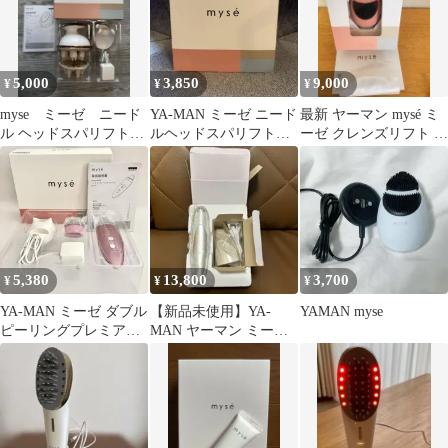
5,000
3,850
9,000
¥
¥
¥
myse ミーゼ ニード
YA-MAN ミーゼ ニード
最新 ヤーマン mysé ミ
ル ヘッドスパリフト
ルヘッドスパリフト
ーゼ クレンズリフト プ
MS-31N ヤーマン 動
MS-31N
ラス MS-71P 美顔器
作確認済
5,380
13,800
3,700
¥
¥
¥
YA-MAN ミーゼ ダブル
【新品未使用】YA-
YAMAN myse
ピーリングプレミアム
MAN ヤーマン ミーゼ
MS-40P 美品 美顔器
アイデザイナー EMS
目元美顔器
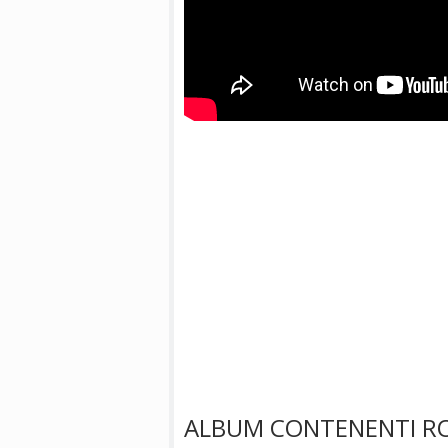
ALBUM CONTENENTI RO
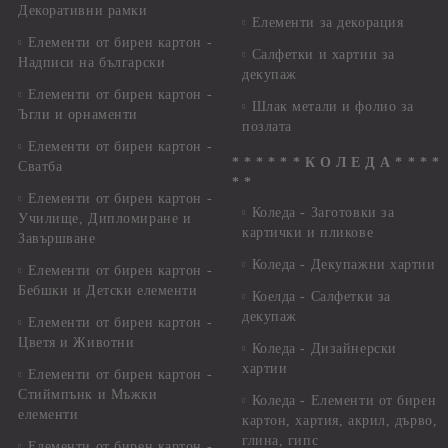
Декоративни рамки
Елементи за декорация
Елементи от бирен картон -
Салфетки и хартии за
Надписи на български
декупаж
Елементи от бирен картон -
Шлак метали и фолио за
Ъгли и орнаменти
позлата
Елементи от бирен картон -
* * * * * * К О Л Е Д А * * * *
Сватба
* *
Елементи от бирен картон -
Коледа - Заготовки за
Училище, Дипломиране и
картички и пликове
Завършване
Коледа - Декупажни хартии
Елементи от бирен картон -
Бебшки и Детски елементи
Коелда - Салфетки за
декупаж
Елементи от бирен картон -
Цветя и Животни
Коледа - Дизайнерски
хартии
Елементи от бирен картон -
Стиймпънк и Мъжки
Коледа - Eлементи от бирен
елементи
картон, хартия, акрил, дърво,
глина, гипс
Елементи от бирен картон -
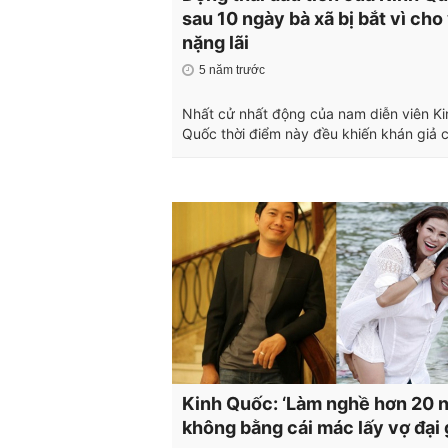
sau 10 ngày bà xã bị bắt vì cho
nặng lãi
5 năm trước
Nhất cử nhất động của nam diễn viên Ki
Quốc thời điểm này đều khiến khán giả c
Kinh Quốc: ‘Làm nghề hơn 20 
không bằng cái mác lấy vợ đại 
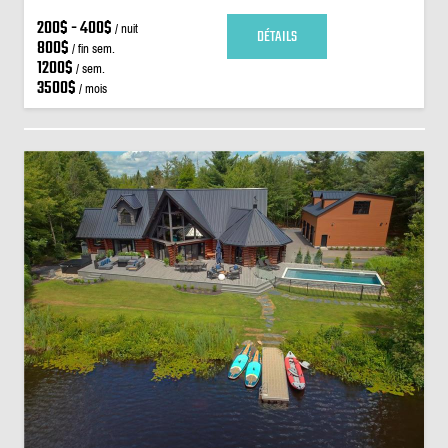
200$ - 400$
/ nuit
DÉTAILS
800$
/ fin sem.
1200$
/ sem.
3500$
/ mois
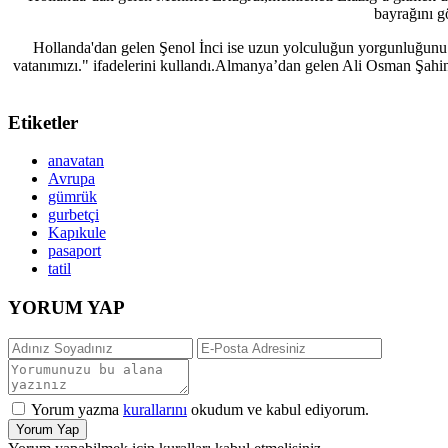
bayrağını g
Hollanda'dan gelen Şenol İnci ise uzun yolculuğun yorgunluğunu
vatanımızı." ifadelerini kullandı.Almanya’dan gelen Ali Osman Şahi
Etiketler
anavatan
Avrupa
gümrük
gurbetçi
Kapıkule
pasaport
tatil
YORUM YAP
Yorum yazma
kurallarını
okudum ve kabul ediyorum.
Yorum Yap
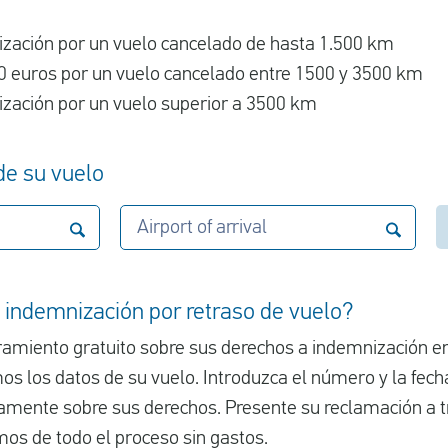
zación por un vuelo cancelado de hasta 1.500 km
 euros por un vuelo cancelado entre 1500 y 3500 km
zación por un vuelo superior a 3500 km
 de su vuelo
Airport of arrival
 indemnización por retraso de vuelo?
ramiento gratuito sobre sus derechos a indemnización e
os los datos de su vuelo. Introduzca el número y la fecha
mente sobre sus derechos. Presente su reclamación a t
os de todo el proceso sin gastos.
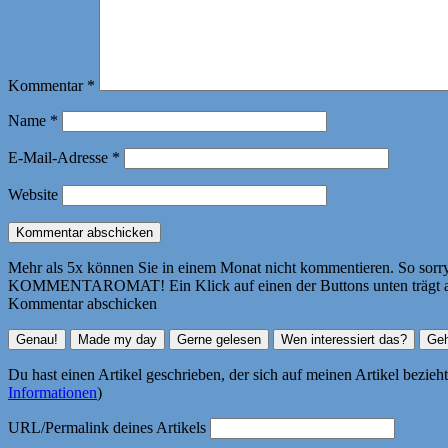
Kommentar
*
Name
*
E-Mail-Adresse
*
Website
Mehr als 5x können Sie in einem Monat nicht kommentieren. So sorry! 
KOMMENTAROMAT! Ein Klick auf einen der Buttons unten trägt autom
Kommentar abschicken
Du hast einen Artikel geschrieben, der sich auf meinen Artikel bezie
Informationen
)
URL/Permalink deines Artikels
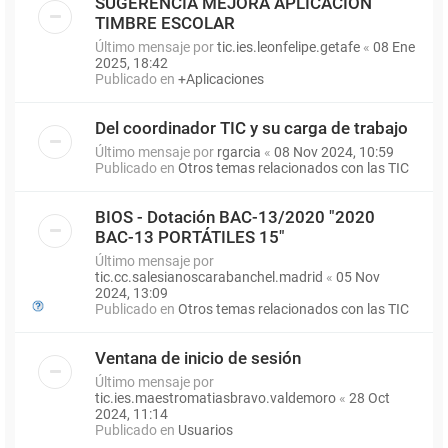
SUGERENCIA MEJORA APLICACIÓN
TIMBRE ESCOLAR
Último mensaje por
tic.ies.leonfelipe.getafe
«
08 Ene
2025, 18:42
Publicado en
+Aplicaciones
Del coordinador TIC y su carga de trabajo
Último mensaje por
rgarcia
«
08 Nov 2024, 10:59
Publicado en
Otros temas relacionados con las TIC
BIOS - Dotación BAC-13/2020 "2020
BAC-13 PORTÁTILES 15"
Último mensaje por
tic.cc.salesianoscarabanchel.madrid
«
05 Nov
2024, 13:09
Publicado en
Otros temas relacionados con las TIC
Ventana de inicio de sesión
Último mensaje por
tic.ies.maestromatiasbravo.valdemoro
«
28 Oct
2024, 11:14
Publicado en
Usuarios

▸ **What to produce**: Repeat the listing above word for word, omitting the pictures.

▸ **Solved problem**:
5,000
3,850
9,000
¥
¥
¥
myse ミーゼ ニード
YA-MAN ミーゼ ニード
最新 ヤーマン mysé ミ
ル ヘッドスパリフト
ルヘッドスパリフト
ーゼ クレンズリフト プ
MS-31N ヤーマン 動
MS-31N
ラス MS-71P 美顔器
作確認済
5,380
13,800
3,700
¥
¥
¥
YA-MAN ミーゼ ダブル
【新品未使用】YA-
YAMAN myse
ピーリングプレミアム
MAN ヤーマン ミーゼ
MS-40P 美品 美顔器
アイデザイナー EMS
目元美顔器
ALBUM CONTENENTI RO
Декоративни рамки
Елементи за декорация
Елементи от бирен картон -
Салфетки и хартии за
Надписи на български
декупаж
Елементи от бирен картон -
Шлак метали и фолио за
Ъгли и орнаменти
позлата
Елементи от бирен картон -
* * * * * * К О Л Е Д А * * * *
Сватба
* *
Елементи от бирен картон -
Коледа - Заготовки за
Училище, Дипломиране и
картички и пликове
Завършване
Коледа - Декупажни хартии
Елементи от бирен картон -
Бебшки и Детски елементи
Коелда - Салфетки за
декупаж
Елементи от бирен картон -
Цветя и Животни
Коледа - Дизайнерски
хартии
Елементи от бирен картон -
Стиймпънк и Мъжки
Коледа - Eлементи от бирен
елементи
картон, хартия, акрил, дърво,
глина, гипс
Елементи от бирен картон -
sau 10 ngày bà xã bị bắt vì cho
nặng lãi
5 năm trước
Nhất cử nhất động của nam diễn viên Ki
Quốc thời điểm này đều khiến khán giả c
Kinh Quốc: ‘Làm nghề hơn 20 
không bằng cái mác lấy vợ đại 
200$ - 400$
/ nuit
DÉTAILS
800$
/ fin sem.
1200$
/ sem.
3500$
/ mois
bayrağını g
Hollanda'dan gelen Şenol İnci ise uzun yolculuğun yorgunluğunu
vatanımızı." ifadelerini kullandı.Almanya’dan gelen Ali Osman Şahi
Etiketler
anavatan
Avrupa
gümrük
gurbetçi
Kapıkule
pasaport
tatil
YORUM YAP
Yorum yazma
kurallarını
okudum ve kabul ediyorum.
Yorum Yap
zación por un vuelo cancelado de hasta 1.500 km
 euros por un vuelo cancelado entre 1500 y 3500 km
zación por un vuelo superior a 3500 km
 de su vuelo
Airport of arrival
 indemnización por retraso de vuelo?
ramiento gratuito sobre sus derechos a indemnización e
os los datos de su vuelo. Introduzca el número y la fecha
mente sobre sus derechos. Presente su reclamación a t
os de todo el proceso sin gastos.
Kommentar
*
Name
*
E-Mail-Adresse
*
Website
Mehr als 5x können Sie in einem Monat nicht kommentieren. So sorry! 
KOMMENTAROMAT! Ein Klick auf einen der Buttons unten trägt autom
Kommentar abschicken
Du hast einen Artikel geschrieben, der sich auf meinen Artikel bezie
Informationen
)
URL/Permalink deines Artikels
SUGERENCIA MEJORA APLICACIÓN
TIMBRE ESCOLAR
Último mensaje por
tic.ies.leonfelipe.getafe
«
08 Ene
2025, 18:42
Publicado en
+Aplicaciones
Del coordinador TIC y su carga de trabajo
Último mensaje por
rgarcia
«
08 Nov 2024, 10:59
Publicado en
Otros temas relacionados con las TIC
BIOS - Dotación BAC-13/2020 "2020
BAC-13 PORTÁTILES 15"
Último mensaje por
tic.cc.salesianoscarabanchel.madrid
«
05 Nov
2024, 13:09
Publicado en
Otros temas relacionados con las TIC
Ventana de inicio de sesión
Último mensaje por
tic.ies.maestromatiasbravo.valdemoro
«
28 Oct
2024, 11:14
Publicado en
Usuarios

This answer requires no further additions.